Tuesday, December 21, 2010

Foucault 2: The Production of Sexuality

Foucault- The History of Sexuality
Sexuality varies over time and place, no naturally given sexual practices or identities

C18th as comparator with modernity: women seen as an inferior version of men, not as the ‘opposite sex’, but a variant of men. C20th women seen as the opposite of men, sexually

The development of types of sexuality is a product of the emergence of discourses around managing the population question in the C19th. These types don’t exist naturally but are produced by classifying the population in this way who then behave according to the types they’ve been labelled as (subjectification of the individual to the power/knowledge of discourse).

Norms: the types themselves constitute norms for those groups themselves but from a discursive point of view these groups are abnormal.

Diffuse sexuality prior to the C19th non- heterosexual practices were often punished but they were not regarded as crimes committed by homosexuals, paedophiles etc. but as crimes committed by those who had succumbed to temptation by the Devil (who might suggest such acts) and this could apply to any person.
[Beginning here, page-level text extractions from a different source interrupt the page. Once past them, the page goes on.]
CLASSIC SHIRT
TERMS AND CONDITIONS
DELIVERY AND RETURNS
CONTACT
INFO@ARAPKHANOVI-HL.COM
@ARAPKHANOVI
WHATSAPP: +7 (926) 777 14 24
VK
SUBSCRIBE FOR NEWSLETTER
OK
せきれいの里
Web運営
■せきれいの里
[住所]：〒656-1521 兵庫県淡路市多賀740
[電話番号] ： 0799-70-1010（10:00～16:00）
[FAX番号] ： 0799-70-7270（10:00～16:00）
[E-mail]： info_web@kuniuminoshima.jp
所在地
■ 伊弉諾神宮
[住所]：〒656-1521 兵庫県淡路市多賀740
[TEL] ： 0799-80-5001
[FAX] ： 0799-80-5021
Alternatively, they might also be seen as crimes against nature, or the natural order of things.

Foucault argues (see Mort, Wood etc.in Subjectivity and Social Relations) that the management of sexuality is about the productivity of the population and that the promotion of the heterosexual monogamous nuclear family in the second part of the C19th is based on this.

Heterosexual nuclear family –secures the disciplined reproduction of the population as a workforce with the correct norms for this. Hence sex and the population question are central to discursive actions and regulation in the C19th.
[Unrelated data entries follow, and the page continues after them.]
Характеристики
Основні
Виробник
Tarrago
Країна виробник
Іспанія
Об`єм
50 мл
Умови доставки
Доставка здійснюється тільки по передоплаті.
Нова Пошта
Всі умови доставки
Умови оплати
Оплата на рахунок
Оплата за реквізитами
Bentham –Foucault follows Bentham’s idea that the modern period was concerned with the optimisation of human output and activity (‘the greatest good for the greatest number’) and hence discourse proliferated to train people accordingly. Instrumental action, efficiency, rationalisation (see Weber) are all characteristics of the Industrial Revolution.

Social/System Integration- the discursive formation – individuals are subject to a variety of discursive influences- familial discourses, educational, work, leisure and so on but these have to work in tandem as a system.
Discursive figures- Foucault argues that what coordinates the different areas of discourse is some central unifying figure such as the heterosexual family in the C19th and following du Gay, at the end of the C20th, the self-managing, entrepreneurial figure capable of coping with a rapidly changing social world (prevalence of the idea of ‘managing’ in current language). The Con-Dem government might use the figure of the ‘Big Society’ as socially inclusive yet depending on the individual’s ‘self-government’ compared to Blair’s figure of education/training as offering ‘opportunity’.
However diverse the different discourses, they focus on one figure and attempt to normalise the individual across all these different areas in line with the central figure /idea.
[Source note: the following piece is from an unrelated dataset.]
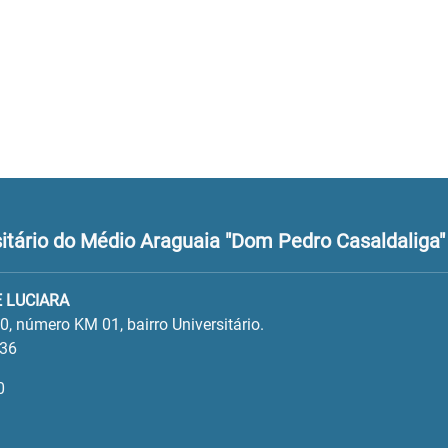
tário do Médio Araguaia "Dom Pedro Casaldaliga"
 LUCIARA
, número KM 01, bairro Universitário.
136
0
Resistance- how does one resist the oppressive normalising power of discourse? Foucault suggests that the personas or subjectivities produced by discourse can be subverted by inverting the meaning of the terms so that e.g in the 1960’s ‘black is beautiful’ became a way of resisting negative typing in racist Western societies. Youth culture often inverts establishment labels e.g.’wicked’, punk rock as the celebration of the rejected, despised, the biker ‘One percenter’ etc.

Criticisms of ‘normalisation’ and the shaping of human conduct by discourse. The objections may be the same as those levelled at functionalism or Weberian rationalisation. Against functionalism- that there is conflict and diversity rather than normalisation, that people have different values, norms and importantly, do not conform to discursive stereotypes. Against rationalisation- that we hybridise, mix and match, are eclectic- to cite Giddens rather than stuck within the logic of one discourse/discursive formation (as with Weber’s ‘iron cage’ of rules)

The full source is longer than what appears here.